La jumelle tendit les débris de l'arbalète. Ielena eut un mouvement de recul. Elle connaissait cette arme. À l'époque où elle avait rencontré les jumeaux, jamais le faucheur ne s'en séparait. Se ressaisissant, elle plaça l'objet au sol, saisit une poudre qui traînait dans une coupole sur la table basse et traça un cercle autour de l'arbalète. Elle entreprit de dessiner différentes runes sur son planché avant de jeter un rapide coup d'œil aux faucheuses qui l'observaient.
— Venez au centre du cercle.
Gretel et Blanche obtempérèrent et s'assirent à côté de l'arbalète, vite rejointes par la sorcière. Celle-ci prit dans sa main gauche celle de son ancienne amante avant de saisir de la droite celle de la brune qui était tant fascinée par ce qui arrivait qu'elle ne réagit pas. Les immortelles comprirent qu'elles devaient en faire de même et bientôt elles formèrent un cercle autour des morceaux de l'arme.

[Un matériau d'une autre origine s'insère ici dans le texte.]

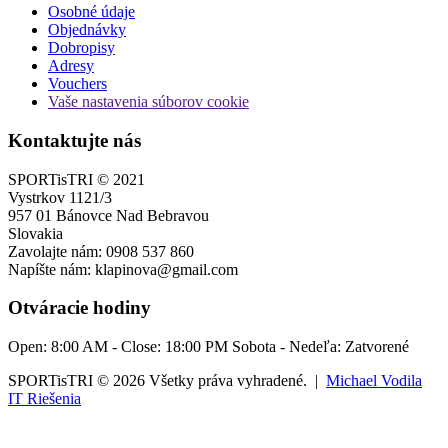
Osobné údaje
Objednávky
Dobropisy
Adresy
Vouchers
Vaše nastavenia súborov cookie
Kontaktujte nás
SPORTisTRI © 2021
Vystrkov 1121/3
957 01 Bánovce Nad Bebravou
Slovakia
Zavolajte nám:
0908 537 860
Napíšte nám:
klapinova@gmail.com
Otváracie hodiny
Open:
8:00 AM
- Close:
18:00 PM
Sobota - Nedeľa: Zatvorené
SPORTisTRI © 2026 Všetky práva vyhradené. |
Michael Vodila
IT Riešenia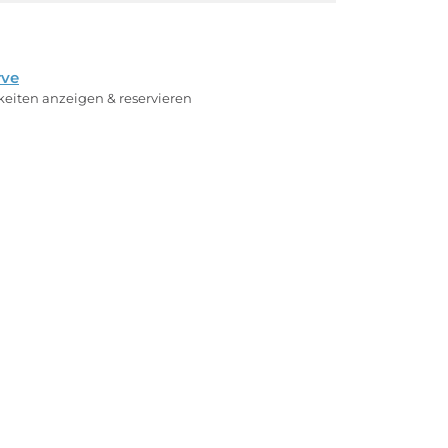
rve
rkeiten anzeigen & reservieren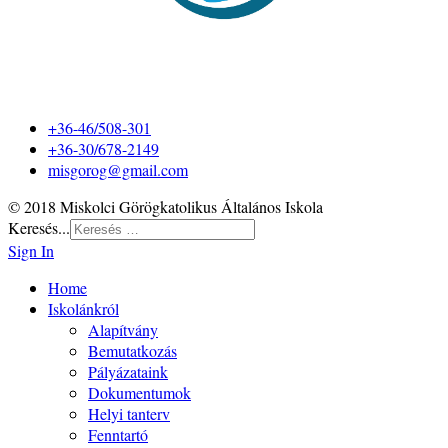
+36-46/508-301
+36-30/678-2149
misgorog@gmail.com
© 2018 Miskolci Görögkatolikus Általános Iskola
Keresés...
Sign In
Home
Iskolánkról
Alapítvány
Bemutatkozás
Pályázataink
Dokumentumok
Helyi tanterv
Fenntartó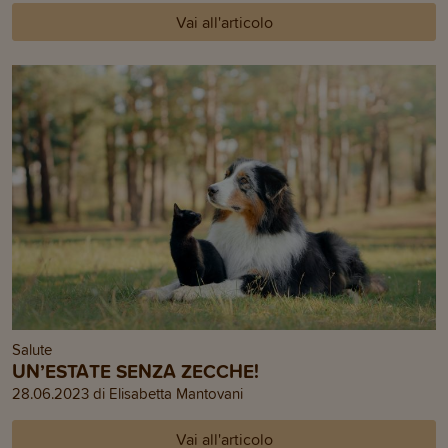
Vai all'articolo
Salute
UN’ESTATE SENZA ZECCHE!
28.06.2023 di Elisabetta Mantovani
Vai all'articolo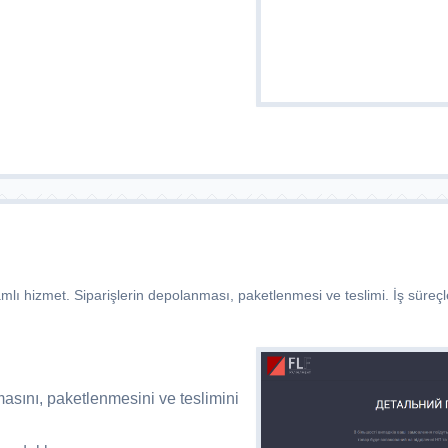
mlı hizmet. Siparişlerin depolanması, paketlenmesi ve teslimi. İş süreçle
asını, paketlenmesini ve teslimini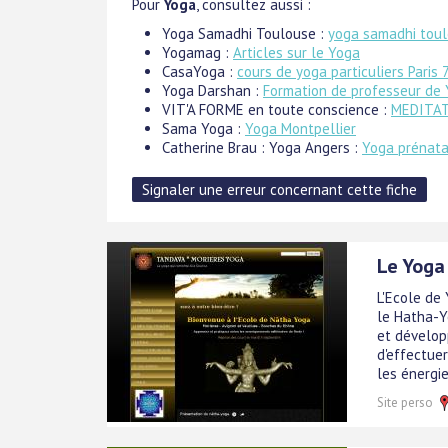
Pour
Yoga
, consultez aussi :
Yoga Samadhi Toulouse :
yoga samadhi tou
Yogamag :
Articles sur le Yoga
CasaYoga :
cours de yoga particuliers Paris 
Yoga Darshan :
Formation de professeur de
VIT'A FORME en toute conscience :
MEDITA
Sama Yoga :
Yoga Montpellier
Catherine Brau : Yoga Angers :
Yoga prénata
Le Yoga
L'Ecole de
le Hatha-Y
et dévelop
d'effectuer
les énergies
Site perso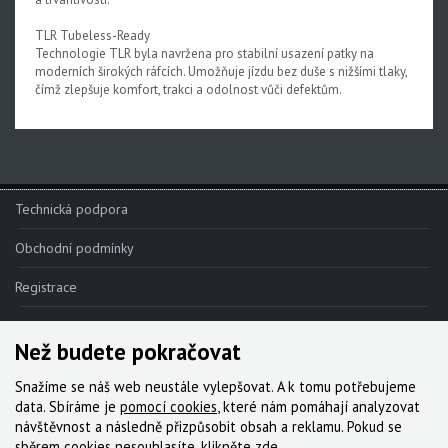
TLR Tubeless-Ready
Technologie TLR byla navržena pro stabilní usazení patky na
moderních širokých ráfcích. Umožňuje jízdu bez duše s nižšími tlaky,
čímž zlepšuje komfort, trakci a odolnost vůči defektům.
Technická podpora
Obchodní podmínky
Registrace
Reklamace
Než budete pokračovat
Kde nakoupit
Snažíme se náš web neustále vylepšovat. A k tomu potřebujeme
Kontakt
data. Sbíráme je
pomocí cookies
, které nám pomáhají analyzovat
návštěvnost a následně přizpůsobit obsah a reklamu. Pokud se
Servis
sběrem cookies nesouhlasíte, klikněte
zde
.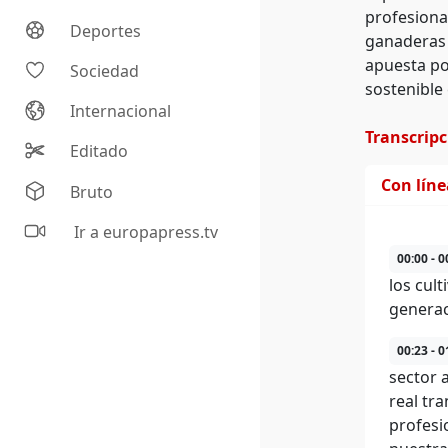
profesional
Deportes
ganaderas 
apuesta por
Sociedad
sostenible
Internacional
Transcrip
Editado
Con lín
Bruto
Ir a europapress.tv
00:00 - 0
los cul
generac
00:23 - 0
sector 
real tr
profesi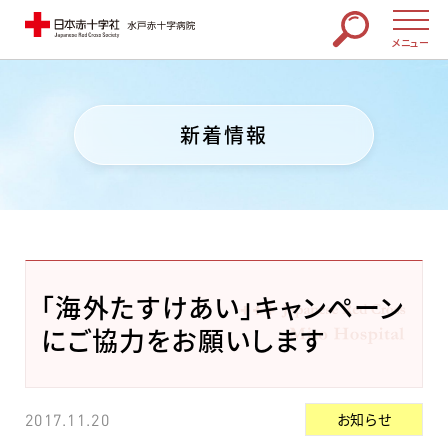
メニュー
新着情報
「海外たすけあい」キャンペーン
にご協力をお願いします
お知らせ
2017.11.20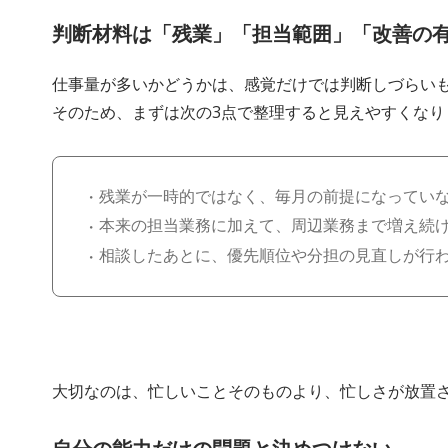
判断材料は「残業」「担当範囲」「改善の
仕事量が多いかどうかは、感覚だけでは判断しづらい
そのため、まずは次の3点で整理すると見えやすくなり
残業が一時的ではなく、毎月の前提になってい
本来の担当業務に加えて、周辺業務まで増え続
相談したあとに、優先順位や分担の見直しが行
大切なのは、忙しいことそのものより、忙しさが放置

Ielena se lança alors dans une litanie de formules et les sceaux tracés au sol s'illuminèrent. Les yeux de la sorcières passèrent du noirs absolu au blanc scintillant, signe qu'elle plongeait dans une vision. Son emprise se renforça sur les doigts de Gretel qui sentait son troisième et ultime pouvoir s'éveiller au contact de la magie que dégageait son ancienne amante. Un pouvoir de vision qu'elle avait obtenu en détruisant le coven. Elle se sentait glisser lentement comme si cette magie maudite voulait l'attirer dans les ténèbres. Cette lutte la déchirait presque de l'intérieur tant elle sentait que l'on tirait sur ce pouvoir. La jumelle planta ses dents dans sa lèvre inférieure pour y résister et ne pas céder à l'attraction presque malsaine qu'exerçait sur elle celui de Ielena qui malgré tous ces efforts, parvenait à s'insinuer en elle pour venir jeter des bribes d'images.
La sorcière se tu brusquement, basculant la tête en arrière et l'arbalète se mit à dégager d'étranges ondes. À présent elle broyait littéralement les doigts des deux immortelles.
Lorsque le sortilège se rompit et que les yeux de la blonde reprirent leur teinte noire, elle se tourna vers la faucheuse aux cheveux cendrée qui était plus pâle que la mort et dit :
— Ma douce Faucheuse... Il va te falloir te rendre en Allemagne. C'est un petit village non loin de la forêt noir et...
— Je sais où se trouve ce village.
Ielena haussa un sourcil surprise, et Blanche pencha la tête sur le côté.
— Comment cela ?
— J'y ai passé des années, j'y ai grandi. C'est là que je vivais jadis. »
Si Gretel n'était pas tant estomaquée par l'idée de retourner dans endroit où elle pensait ne jamais remettre les pieds, elle aurait remarqué que la situation était étrange. Trop pour que tout ne soit qu'une simple coïncidence.